La culletta, che è una sorta di aiuto per dormire, potrebbe essersi resa responsabile della morte di dieci bambini, i cui decessi sono stati classificati come morte in culla

La Consumer Product Safety Commission (CPSC) e la Fisher-Price della MATTEL mettono in guardia contro l’utilizzo di una culla marchiata Fisher-Price. Come scrive lo Sportello dei Diritti sul proprio sito web, dal 2015 la culletta, che è una sorta di aiuto per dormire, denominata “Rock ‘n Play“, potrebbe essersi resa responsabile della morte di dieci bambini, i cui decessi sono stati classificati come morte in culla.

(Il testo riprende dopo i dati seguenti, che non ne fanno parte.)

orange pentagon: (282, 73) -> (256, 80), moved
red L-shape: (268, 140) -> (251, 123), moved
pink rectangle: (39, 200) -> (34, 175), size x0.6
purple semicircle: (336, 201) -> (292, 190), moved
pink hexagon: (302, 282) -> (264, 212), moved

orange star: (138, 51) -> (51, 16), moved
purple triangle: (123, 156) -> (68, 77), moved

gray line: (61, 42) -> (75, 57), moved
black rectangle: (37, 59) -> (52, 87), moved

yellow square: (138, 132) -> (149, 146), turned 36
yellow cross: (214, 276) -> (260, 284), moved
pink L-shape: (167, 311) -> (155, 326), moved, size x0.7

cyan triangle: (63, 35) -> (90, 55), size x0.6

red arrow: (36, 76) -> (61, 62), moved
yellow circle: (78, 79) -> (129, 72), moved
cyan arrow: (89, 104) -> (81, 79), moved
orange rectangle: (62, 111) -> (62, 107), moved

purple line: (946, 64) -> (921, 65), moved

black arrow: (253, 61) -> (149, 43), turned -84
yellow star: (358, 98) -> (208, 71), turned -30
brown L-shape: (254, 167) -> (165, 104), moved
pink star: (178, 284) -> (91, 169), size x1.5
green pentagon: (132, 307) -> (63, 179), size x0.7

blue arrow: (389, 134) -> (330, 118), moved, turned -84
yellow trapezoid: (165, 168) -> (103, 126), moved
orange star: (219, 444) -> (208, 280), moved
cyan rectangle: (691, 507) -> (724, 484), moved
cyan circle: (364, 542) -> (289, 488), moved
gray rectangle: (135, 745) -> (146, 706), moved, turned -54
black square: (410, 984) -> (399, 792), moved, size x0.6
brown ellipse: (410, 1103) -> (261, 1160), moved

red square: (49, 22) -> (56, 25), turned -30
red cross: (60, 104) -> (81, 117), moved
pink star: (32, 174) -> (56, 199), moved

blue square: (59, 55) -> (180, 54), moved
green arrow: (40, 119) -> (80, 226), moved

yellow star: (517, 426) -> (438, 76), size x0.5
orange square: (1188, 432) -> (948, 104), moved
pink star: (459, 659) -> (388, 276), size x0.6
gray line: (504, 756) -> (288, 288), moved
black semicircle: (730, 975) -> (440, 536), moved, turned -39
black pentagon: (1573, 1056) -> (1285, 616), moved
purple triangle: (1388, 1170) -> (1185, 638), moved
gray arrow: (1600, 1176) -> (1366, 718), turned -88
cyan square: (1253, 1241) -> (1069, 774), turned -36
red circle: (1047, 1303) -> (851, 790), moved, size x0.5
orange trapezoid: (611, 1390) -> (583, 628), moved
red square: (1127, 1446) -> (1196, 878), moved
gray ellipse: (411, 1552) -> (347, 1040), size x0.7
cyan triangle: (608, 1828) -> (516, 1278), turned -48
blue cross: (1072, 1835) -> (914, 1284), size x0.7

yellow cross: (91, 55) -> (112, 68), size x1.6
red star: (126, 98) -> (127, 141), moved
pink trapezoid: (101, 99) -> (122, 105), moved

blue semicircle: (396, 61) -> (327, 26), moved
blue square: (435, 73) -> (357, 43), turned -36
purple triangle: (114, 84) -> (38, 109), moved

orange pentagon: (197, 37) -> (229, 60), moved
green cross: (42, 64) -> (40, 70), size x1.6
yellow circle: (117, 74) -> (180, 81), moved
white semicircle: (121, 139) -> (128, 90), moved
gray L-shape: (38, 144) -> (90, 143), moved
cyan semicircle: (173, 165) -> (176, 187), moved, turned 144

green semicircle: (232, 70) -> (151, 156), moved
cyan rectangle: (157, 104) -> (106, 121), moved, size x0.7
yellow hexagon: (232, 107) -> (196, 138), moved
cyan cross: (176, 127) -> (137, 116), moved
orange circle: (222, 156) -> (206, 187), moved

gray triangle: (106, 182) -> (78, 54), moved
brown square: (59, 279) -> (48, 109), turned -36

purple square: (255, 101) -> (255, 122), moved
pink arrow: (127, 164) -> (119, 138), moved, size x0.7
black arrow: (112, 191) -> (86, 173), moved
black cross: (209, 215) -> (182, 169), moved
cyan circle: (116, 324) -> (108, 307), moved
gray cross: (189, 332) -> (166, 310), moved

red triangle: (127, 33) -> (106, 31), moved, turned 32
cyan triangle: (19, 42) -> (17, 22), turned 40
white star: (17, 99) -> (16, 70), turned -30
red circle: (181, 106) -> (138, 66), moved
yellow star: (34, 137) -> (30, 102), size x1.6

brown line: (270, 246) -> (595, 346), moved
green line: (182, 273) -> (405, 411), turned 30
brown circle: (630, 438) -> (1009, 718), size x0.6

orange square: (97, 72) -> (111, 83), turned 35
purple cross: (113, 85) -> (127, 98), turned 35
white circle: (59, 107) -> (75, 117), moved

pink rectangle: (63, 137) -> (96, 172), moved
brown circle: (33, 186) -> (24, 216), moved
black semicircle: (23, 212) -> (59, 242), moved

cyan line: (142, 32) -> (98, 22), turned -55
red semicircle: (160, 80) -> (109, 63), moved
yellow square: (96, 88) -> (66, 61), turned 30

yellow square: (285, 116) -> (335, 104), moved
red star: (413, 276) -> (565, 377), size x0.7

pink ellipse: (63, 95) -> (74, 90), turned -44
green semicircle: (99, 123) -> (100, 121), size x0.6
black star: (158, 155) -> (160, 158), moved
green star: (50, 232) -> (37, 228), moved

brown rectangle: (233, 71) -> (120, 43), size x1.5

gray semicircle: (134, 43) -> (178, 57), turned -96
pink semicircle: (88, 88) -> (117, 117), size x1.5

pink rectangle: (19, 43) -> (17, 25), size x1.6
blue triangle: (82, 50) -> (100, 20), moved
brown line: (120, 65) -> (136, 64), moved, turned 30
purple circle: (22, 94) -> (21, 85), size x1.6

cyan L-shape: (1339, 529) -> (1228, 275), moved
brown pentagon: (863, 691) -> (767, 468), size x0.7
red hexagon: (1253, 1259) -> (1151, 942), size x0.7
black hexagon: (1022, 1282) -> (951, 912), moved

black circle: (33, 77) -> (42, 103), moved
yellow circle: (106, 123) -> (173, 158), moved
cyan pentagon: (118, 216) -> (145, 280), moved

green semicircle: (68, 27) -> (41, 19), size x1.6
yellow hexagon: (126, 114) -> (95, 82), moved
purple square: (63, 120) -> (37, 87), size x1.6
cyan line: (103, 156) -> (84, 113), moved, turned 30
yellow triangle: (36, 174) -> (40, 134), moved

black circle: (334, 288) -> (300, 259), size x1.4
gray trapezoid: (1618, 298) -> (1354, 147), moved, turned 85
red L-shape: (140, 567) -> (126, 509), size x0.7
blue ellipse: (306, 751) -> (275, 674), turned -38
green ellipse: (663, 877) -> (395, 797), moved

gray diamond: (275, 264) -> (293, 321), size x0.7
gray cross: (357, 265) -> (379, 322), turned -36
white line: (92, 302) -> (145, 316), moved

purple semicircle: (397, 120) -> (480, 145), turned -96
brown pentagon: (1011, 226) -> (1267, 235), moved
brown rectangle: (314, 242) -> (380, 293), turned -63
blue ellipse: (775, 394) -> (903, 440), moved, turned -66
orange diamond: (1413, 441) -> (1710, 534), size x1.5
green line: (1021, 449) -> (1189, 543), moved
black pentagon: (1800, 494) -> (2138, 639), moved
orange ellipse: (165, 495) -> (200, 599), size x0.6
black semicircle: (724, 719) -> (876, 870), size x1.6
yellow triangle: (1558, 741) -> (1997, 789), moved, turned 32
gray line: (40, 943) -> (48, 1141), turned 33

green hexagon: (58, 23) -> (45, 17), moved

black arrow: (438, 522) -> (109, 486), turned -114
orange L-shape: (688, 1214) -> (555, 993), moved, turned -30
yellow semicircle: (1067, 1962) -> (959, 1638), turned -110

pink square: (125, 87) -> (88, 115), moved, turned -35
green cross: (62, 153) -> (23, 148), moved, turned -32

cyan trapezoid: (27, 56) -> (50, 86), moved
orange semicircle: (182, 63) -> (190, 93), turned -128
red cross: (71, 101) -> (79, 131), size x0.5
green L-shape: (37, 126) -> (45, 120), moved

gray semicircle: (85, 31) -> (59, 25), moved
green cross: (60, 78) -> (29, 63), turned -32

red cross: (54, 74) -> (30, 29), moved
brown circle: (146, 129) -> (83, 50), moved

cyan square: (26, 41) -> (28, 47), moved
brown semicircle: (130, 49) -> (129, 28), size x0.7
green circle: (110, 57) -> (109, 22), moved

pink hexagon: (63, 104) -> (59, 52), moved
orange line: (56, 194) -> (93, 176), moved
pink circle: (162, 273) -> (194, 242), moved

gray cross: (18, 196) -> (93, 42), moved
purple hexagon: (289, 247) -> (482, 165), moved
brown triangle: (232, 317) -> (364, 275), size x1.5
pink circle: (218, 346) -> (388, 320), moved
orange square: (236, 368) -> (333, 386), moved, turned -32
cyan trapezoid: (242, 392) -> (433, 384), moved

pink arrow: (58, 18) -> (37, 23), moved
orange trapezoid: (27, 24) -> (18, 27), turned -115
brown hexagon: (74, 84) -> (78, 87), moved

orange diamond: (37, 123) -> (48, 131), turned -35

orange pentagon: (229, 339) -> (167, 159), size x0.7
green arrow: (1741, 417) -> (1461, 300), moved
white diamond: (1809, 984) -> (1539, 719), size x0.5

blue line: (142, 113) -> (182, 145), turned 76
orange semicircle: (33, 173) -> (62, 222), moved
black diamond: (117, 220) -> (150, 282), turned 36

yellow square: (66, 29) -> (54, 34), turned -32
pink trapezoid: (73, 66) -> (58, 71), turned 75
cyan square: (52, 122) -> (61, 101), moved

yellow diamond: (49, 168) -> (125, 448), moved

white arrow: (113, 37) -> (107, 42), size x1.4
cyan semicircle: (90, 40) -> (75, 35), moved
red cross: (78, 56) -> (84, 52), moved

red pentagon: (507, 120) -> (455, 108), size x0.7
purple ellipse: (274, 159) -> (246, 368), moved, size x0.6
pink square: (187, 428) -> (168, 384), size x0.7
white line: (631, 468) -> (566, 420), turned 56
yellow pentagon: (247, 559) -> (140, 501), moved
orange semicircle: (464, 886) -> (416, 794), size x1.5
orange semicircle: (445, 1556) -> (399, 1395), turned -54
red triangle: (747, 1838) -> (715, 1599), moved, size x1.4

Il CPSC, tramite un comunicato pubblicato sul proprio sito, raccomanda i genitori di non utilizzare la culla dai tre mesi del bambino in poi: i piccoli che in genere dormono supini ma che vengono fatti dormire a pancia in giù, infatti, potrebbero essere a rischio di rotolare sul fianco o a pancia in giù, mentre la culla è in movimento e senza controllo. La portavoce del CPSD, Patty Davis, come spiega Giovanni D’Agata presidente dello “Sportello dei Diritti”, ha riferito alla CNN che l’ultimo decesso di un neonato che dormiva all’interno del “Rock ‘n Play” risale ad un mese fa.

In tutti i casi di incidenti mortali individuati, i bambini avevano più di tre mesi. La società Fisher-Price ha inoltre chiesto ai clienti di assicurare i bambini alla culla, soprattutto quando sono in grado di girare da soli a pancia in giù o sul lato, poiché la culla potrebbe ribaltarsi. Nonostante questa raccomandazioni il prodotto non è stato richiamato. Secondo l’amministratore delegato di Fisher-Price, Chuck Scothon, la culla “è conforme a tutti gli standard di sicurezza previsti“.